Until now we have been dealing with games in which both players have the same preferences, but what happens if you have a non-hoarder playing with a hoarder? Everything in the structure of the games is the same except for the payoff functions, so it is easy to combine the different preferences in a new payoff matrix.

The case of a non-hoarder playing with an extreme hoarder results in the following payoff matrix:

Table 4. An asymmetric game.Player 1 (blue) is a non-hoarder, player 2 (red) an extreme hoarder.

From this we can see that from the two Nash equilibria available to a pair of non-hoarders there is only one left, corresponding to (H,H). This also gives us an explanation to why non-hoarders might choose it as a focal point when playing, since they might not trust the identity of the other player and fear they are playing against an extreme hoarder.

Another interesting thing to notice is that an equilibrium does not necessarily give the same payoff to both players. Player 2 will be better off when in equilibrium than Player 1, but neither can improve upon their current situation by single-handedly changing their action.

Hoarders on a spectrum

As we previously saw we can incorporate different types of players by changing their preferences. Actually these preferences can be modeled by mathematical functions representing their altruism (how much they care about the wellbeing of others) as well as some kind of intrinsic hoarding behaviour, which could be motivated by fear of repeatedly going to the supermarket or by how frowned upon hoarding is by society.

For example, if we want to tune from a moderate hoarder to a non-hoarder, we would increase the parameter corresponding to how much incentive there is to not hoard. If we want to reach the extreme hoarding case we only need to decrease their altruism, which shows us that behaving like an extreme hoarder is effectively equivalent to preferring a bad outcome for your neighbours.

Repeated games and conclusion

In most of the studied cases, we have seen why hoarding tends to be the only logical outcome even though people might benefit from cooperation in the majority of circumstances. There still is hope for optimists, however. In practice, it turns out we have had the possibility to go to the supermarket more than once since the corona-virus outbreak was announced, at least in the Netherlands, and therefore we are constantly repeating the game. More importantly, we can constantly check if everyone else is hoarding or not.

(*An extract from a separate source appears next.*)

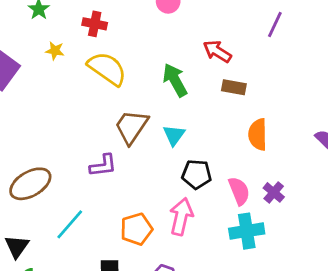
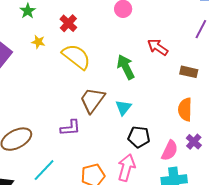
red cross: (95, 24) -> (68, 23), turned 30
brown rectangle: (234, 87) -> (189, 72), moved
pink semicircle: (239, 191) -> (170, 150), turned 45
purple cross: (274, 192) -> (194, 142), moved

Figure 4. Cooperation.Cooperation can result in a better outcome for everyone by increasing the ‘punishment’ assigned to hoarding. This could mean how frowned upon hoarding is by society or how much the others will retaliate when playing repeatedly.

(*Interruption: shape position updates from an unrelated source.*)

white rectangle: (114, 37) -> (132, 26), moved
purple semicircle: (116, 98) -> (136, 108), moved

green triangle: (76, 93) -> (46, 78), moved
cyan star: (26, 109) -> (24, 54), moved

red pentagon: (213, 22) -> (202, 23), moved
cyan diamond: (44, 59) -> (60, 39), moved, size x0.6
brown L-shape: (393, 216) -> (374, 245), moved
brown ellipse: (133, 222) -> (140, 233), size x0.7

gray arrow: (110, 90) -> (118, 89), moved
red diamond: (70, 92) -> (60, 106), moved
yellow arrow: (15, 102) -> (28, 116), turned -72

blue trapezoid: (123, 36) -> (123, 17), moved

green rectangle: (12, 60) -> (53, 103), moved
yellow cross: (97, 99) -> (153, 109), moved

It was proven in a computer tournament that when you play a game of this type iteratively, the winning strategy is actually to be nice until other players start to misbehave [4]. This strategy is known as tit-for-tat. Basically, you choose to cooperate or not hoard until the other one decides to hoard, after which you continue hoarding unless the other one decides to cooperate again. Therefore, if everyone decides not to hoard in the first round, you could keep going like that without ever having to compete with your neighbours! And if they do hoard at first but stop hoarding, tit-for-tat is a forgiving strategy.  You may want to consider that game theoretic option next time you’re in a supermarket deciding how many rolls of toilet paper to buy.

 

Notes

[1] This game is usually known as the prisoner’s dilemma and it is presented by a different story which involves two convicts deciding whether to betray their partner to receive a shorter sentence. Hopefully, you are more familiar with the hoarding situation than with the convicts scenario.
[2] Kuhn, H. “Introduction”, Duke Mathematical Journal 81, i-v, 1996.
[3] Osborne, M. An Introduction to Game Theory. Oxford University Press, New York, 2009.
[4] Axelrod, R. The Evolution of Cooperation. Basic Books, New York, 1984.